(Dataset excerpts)
▼▼▼

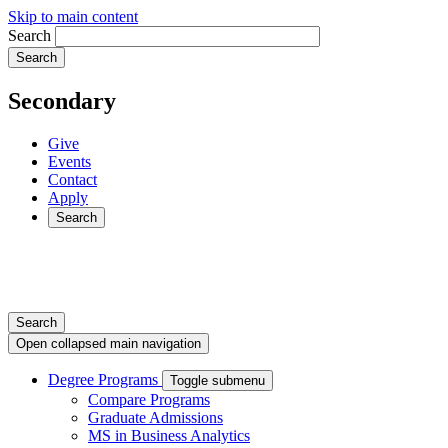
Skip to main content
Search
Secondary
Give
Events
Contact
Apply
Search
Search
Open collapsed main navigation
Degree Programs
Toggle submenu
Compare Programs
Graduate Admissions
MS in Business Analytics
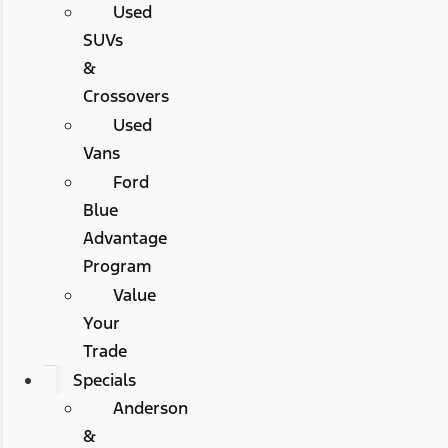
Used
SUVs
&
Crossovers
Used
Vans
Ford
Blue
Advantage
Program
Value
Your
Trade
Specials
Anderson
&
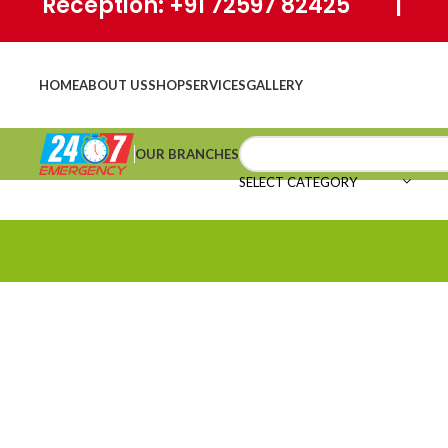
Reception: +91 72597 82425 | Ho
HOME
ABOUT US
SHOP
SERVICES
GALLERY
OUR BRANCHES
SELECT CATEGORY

▲▲▲

*Assignment*
Bring together all lines in the records where the word "main" is found.

*Solution to this task*
Skip to main content
Open collapsed main navigation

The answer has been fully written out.